ATLANTA—There was cause for celebration at the annual Hunter Hotel Conference, held here at the Atlanta Marriott Marquis, as organizers and attendees of the national owners’ investment event marked its 30th anniversary.
The festive tone of the day also brought moments of laughter as Wyndham Hotel Group President/CEO Geoff Ballotti—referring to the company’s in-progress acquisition of the La Quinta franchise and management business for roughly $1.95 billion—handed out La Quinta-branded “power” socks during the Presidents’ Panel to fellow speakers on stage. He was beaming with pride.
“We’re very excited to have acquired La Quinta. It is our 21st brand and we’re all heading out to San Diego in a few days [for the conference]. And the big news today is that Raj Trivedi [EVP and chief development officer at La Quinta] has just signed his offer letter to be the La Quinta brand president. In Raj, we trust,” said Ballotti. “David Wilner [SVP of development at La Quinta] and the sales team will be joining the Wyndham Hotel Group as well.”

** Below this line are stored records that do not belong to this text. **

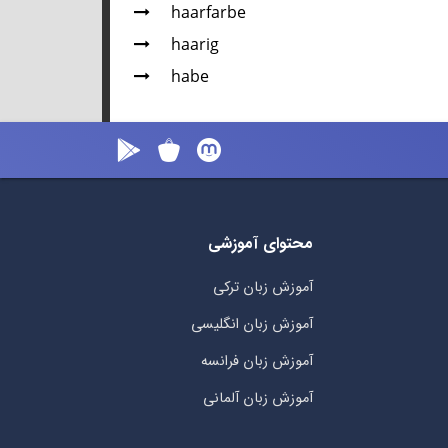
haarfarbe
haarig
habe
محتوای آموزشی
آموزش زبان ترکی
آموزش زبان انگلیسی
آموزش زبان فرانسه
آموزش زبان آلمانی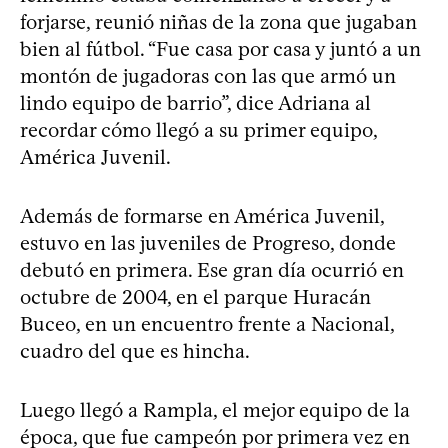
forjarse, reunió niñas de la zona que jugaban
bien al fútbol. “Fue casa por casa y juntó a un
montón de jugadoras con las que armó un
lindo equipo de barrio”, dice Adriana al
recordar cómo llegó a su primer equipo,
América Juvenil.
Además de formarse en América Juvenil,
estuvo en las juveniles de Progreso, donde
debutó en primera. Ese gran día ocurrió en
octubre de 2004, en el parque Huracán
Buceo, en un encuentro frente a Nacional,
cuadro del que es hincha.
Luego llegó a Rampla, el mejor equipo de la
época, que fue campeón por primera vez en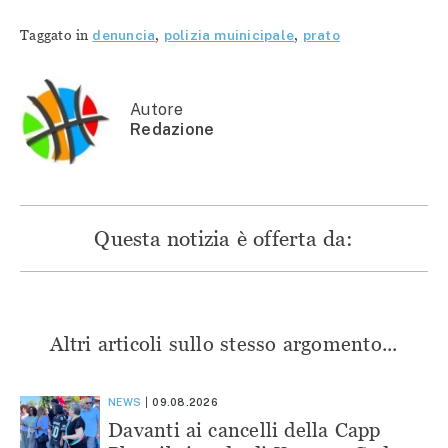
condividere
su
su
su
su
Facebook
Telegram
WhatsApp
Twitter
(Si
(Si
(Si
Taggato in
denuncia
,
polizia muinicipale
,
prato
(Si
apre
apre
apre
apre
in
in
in
in
una
una
una
una
nuova
nuova
nuova
nuova
finestra)
finestra)
finestra)
finestra)
Autore
Redazione
Questa notizia è offerta da:
Altri articoli sullo stesso argomento...
NEWS
09.08.2026
Davanti ai cancelli della Capp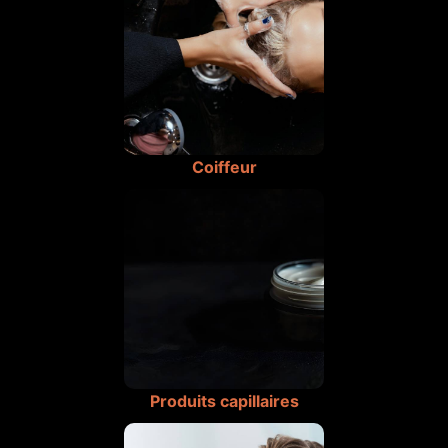
Coiffeur
Produits capillaires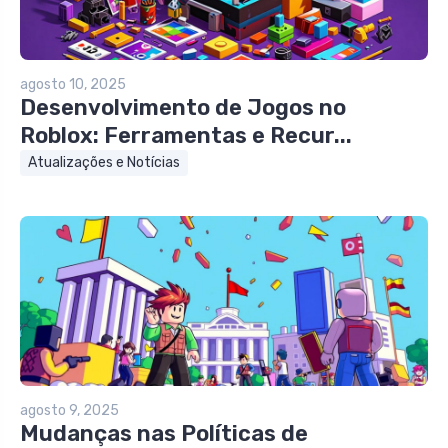
agosto 10, 2025
Desenvolvimento de Jogos no
Roblox: Ferramentas e Recur...
Atualizações e Notícias
agosto 9, 2025
Mudanças nas Políticas de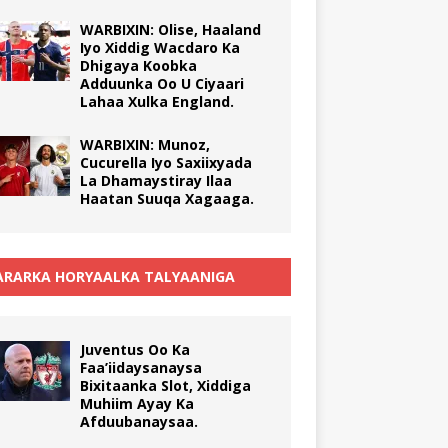
WARBIXIN: Olise, Haaland
Iyo Xiddig Wacdaro Ka
Dhigaya Koobka
Adduunka Oo U Ciyaari
Lahaa Xulka England.
WARBIXIN: Munoz,
Cucurella Iyo Saxiixyada
La Dhamaystiray Ilaa
Haatan Suuqa Xagaaga.
RARKA HORYAALKA TALYAANIGA
Juventus Oo Ka
Faa’iidaysanaysa
Bixitaanka Slot, Xiddiga
Muhiim Ayay Ka
Afduubanaysaa.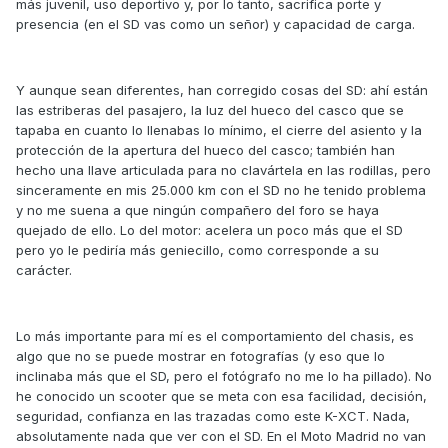
más juvenil, uso deportivo y, por lo tanto, sacrifica porte y
presencia (en el SD vas como un señor) y capacidad de carga.
Y aunque sean diferentes, han corregido cosas del SD: ahí están
las estriberas del pasajero, la luz del hueco del casco que se
tapaba en cuanto lo llenabas lo mínimo, el cierre del asiento y la
protección de la apertura del hueco del casco; también han
hecho una llave articulada para no clavártela en las rodillas, pero
sinceramente en mis 25.000 km con el SD no he tenido problema
y no me suena a que ningún compañero del foro se haya
quejado de ello. Lo del motor: acelera un poco más que el SD
pero yo le pediría más geniecillo, como corresponde a su
carácter.
Lo más importante para mí es el comportamiento del chasis, es
algo que no se puede mostrar en fotografías (y eso que lo
inclinaba más que el SD, pero el fotógrafo no me lo ha pillado). No
he conocido un scooter que se meta con esa facilidad, decisión,
seguridad, confianza en las trazadas como este K-XCT. Nada,
absolutamente nada que ver con el SD. En el Moto Madrid no van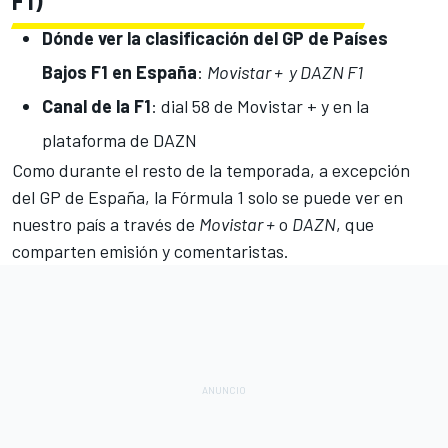
F1)
Dónde ver la clasificación del GP de Países
Bajos F1 en España
:
Movistar + y DAZN F1
Canal de la F1
: dial 58 de Movistar + y en la
plataforma de DAZN
Como durante el resto de la temporada, a excepción
del GP de España, la Fórmula 1 solo se puede ver en
nuestro país a través de
Movistar +
o
DAZN
, que
comparten emisión y comentaristas.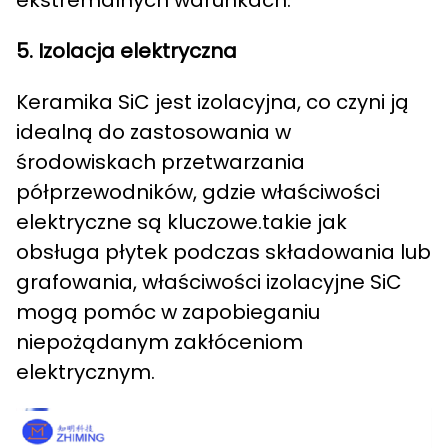
5. Izolacja elektryczna
Keramika SiC jest izolacyjna, co czyni ją
idealną do zastosowania w
środowiskach przetwarzania
półprzewodników, gdzie właściwości
elektryczne są kluczowe.takie jak
obsługa płytek podczas składowania lub
grafowania, właściwości izolacyjne SiC
mogą pomóc w zapobieganiu
niepożądanym zakłóceniom
elektrycznym.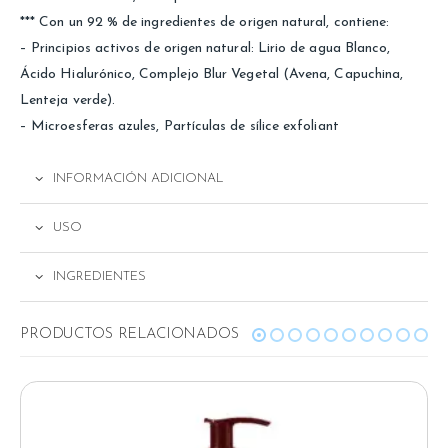
*** Con un 92 % de ingredientes de origen natural, contiene:
– Principios activos de origen natural: Lirio de agua Blanco,
Ácido Hialurónico, Complejo Blur Vegetal (Avena, Capuchina,
Lenteja verde).
– Microesferas azules, Partículas de sílice exfoliant
INFORMACIÓN ADICIONAL
USO
INGREDIENTES
RELATED PRODUCTS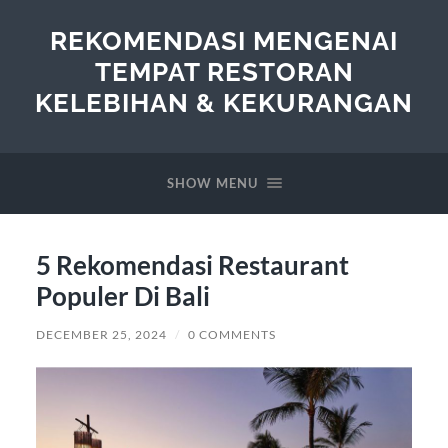
REKOMENDASI MENGENAI
TEMPAT RESTORAN
KELEBIHAN & KEKURANGAN
SHOW MENU
5 Rekomendasi Restaurant
Populer Di Bali
DECEMBER 25, 2024
/
0 COMMENTS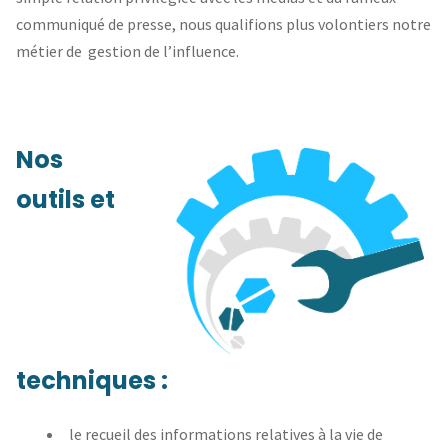
communiqué de presse, nous qualifions plus volontiers notre
métier de gestion de l’influence.
Nos
outils et
techniques :
le recueil des informations relatives à la vie de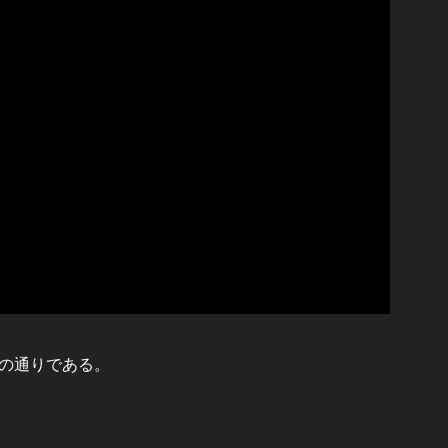
の通りである。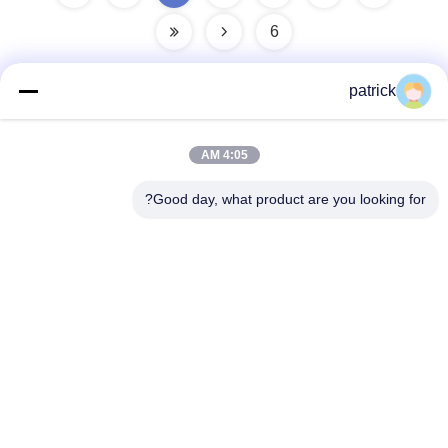
6
patrick
الاتصال السريع
4:05 AM
عنوان :
Good day, what product are you looking for?
رينغيت ماليزي 1708/1709 ، المبنى 2 ، رقم 31 طريق جياتونغ ،
مدينة نانشيانغ ، منطقة جيادينغ ، شنغهاي 201802 ، الصين
هاتف:
86-21-69900782
بريد إلكتروني
patrick@dingzuncable.com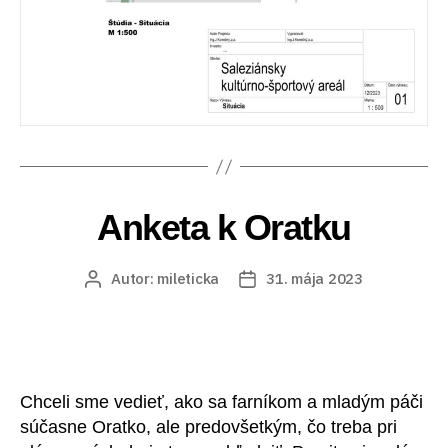
Kategórie
Anketa k Oratku
Autor:
mileticka
31. mája 2023
Autor
Dátum
článku
článku
Chceli sme vedieť, ako sa farníkom a mladým páči
súčasne Oratko, ale predovšetkým, čo treba pri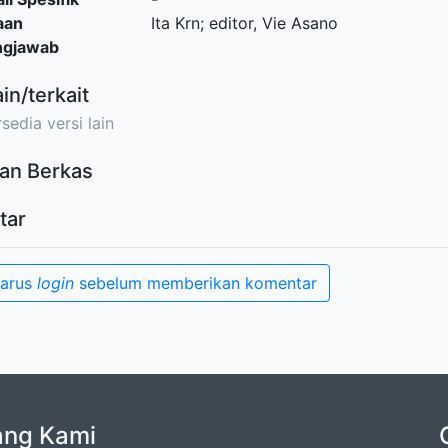
aan
Ita Krn; editor, Vie Asano
ngjawab
ain/terkait
sedia versi lain
an Berkas
tar
harus
login
sebelum memberikan komentar
ang Kami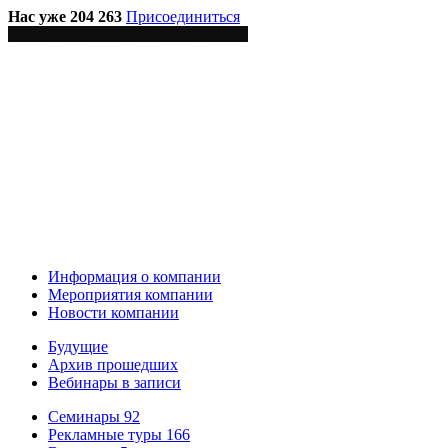
Нас уже 204 263
Присоединиться
Информация о компании
Мероприятия компании
Новости компании
Будущие
Архив прошедших
Вебинары в записи
Семинары
92
Рекламные туры
166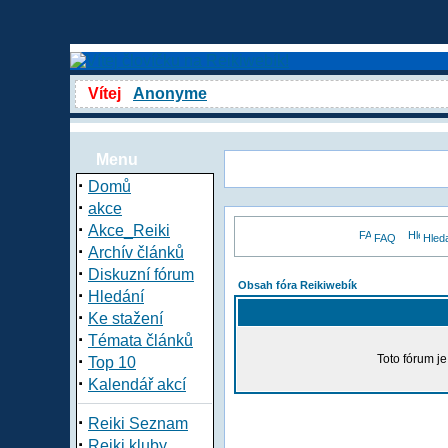
Vítej
Anonyme
Menu
·
Domů
·
akce
·
Akce_Reiki
FAQ
Hled
·
Archív článků
·
Diskuzní fórum
Obsah fóra Reikiwebík
·
Hledání
·
Ke stažení
·
Témata článků
·
Toto fórum j
Top 10
·
Kalendář akcí
·
Reiki Seznam
·
Reiki kluby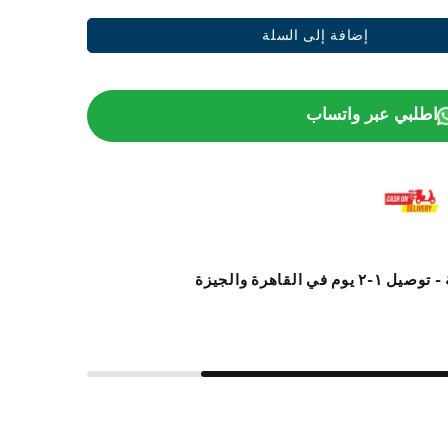
إضافة إلى السلة
اطلبي عبر واتساب
القاهرة والجيزة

When asked what made the brand attractive, Ballotti touted La Quinta as consistent and one that franchisees love.
“Eighty-five percent of La Quinta franchises score four stars or above on TripAdvisor, and that’s an impressive stat. It’s a brand that we know David Wilner and his development team will continue to grow. It’s a great deal for our shareholders,” said Ballotti. “When you look at why scale matters… it’s never been more important. Small companies can’t continue to do it on their own when it comes to technology and when it comes to systems. When you look at the duplicative costs and the synergies that are out there… it’s a great value for our shareholders.”
The conversation moved from this one particular brand to the question of brand proliferation. How much is too many for a franchisor?
“There’s probably some point of diminishing returns, but I don’t think it necessarily comes at the brand level,” said Pat Pacious, president/CEO, Choice Hotels International.
“When you look at a certain market, what’s the percentage of inventory that’s out there that’s actually sitting on one hotel platform? When moving into a market with a new brand, how many additional Choice hotels are in that market? Does it make sense for us to add another brand in that marketplace? We’re sitting at 12 brands today and we don’t see a lot of market saturation where we are, but there are opportunities that if you do get too big, and you’re at 30 or 40 brands, you start acting like an OTA,” he said.
Elie Maalouf, CEO, Americas, InterContinental Hotels Group (IHG), added, “You’ve got to be able to have the resources to dedicate the right energy and the right discipline to differentiate each brand and keep it meaningful. The people who will decide if the brands are successful are out here in the audience. If we create brands that are relevant to guests and have good ROIs, they will grow and be successful… I’m less concerned about whether the industry’s got too many brands; I’m more concerned whether we have the brands that can take the greatest market share.”
Turning to talk about the guest experience, David Marvin, president/CEO of Legacy Ventures, said it’s been a key focus in his business.
“It’s been a key driver toward developing the F&B area and becoming active on a full-service basis. Increasingly, baby boomers want experiential travel and they’re not alone, so we’re spending time creating unique experiences,” said Marvin.
While more people are traveling across the board, it’s the 55 and older crowd that is leading the pack. They represent the greatest share of households (50%) and they’re spending, according to research shared from Tourism Economics.
As hoteliers talked positively about the strength of the economy, the Federal Reserve hiked interest rates from 1.5% to 1.75%—the highest level since 2008—and there are at least two more increases forecast.
Maalouf noted that a growing gross domestic product, tax cuts, increased consumer spending and high consumer confidence equals a favorable outcome for the hotel industry. “Profits are profits and people will spend on travel,” said Maalouf. “I’m watching consumer debt and the credit card delinquencies. It first starts to trickle.”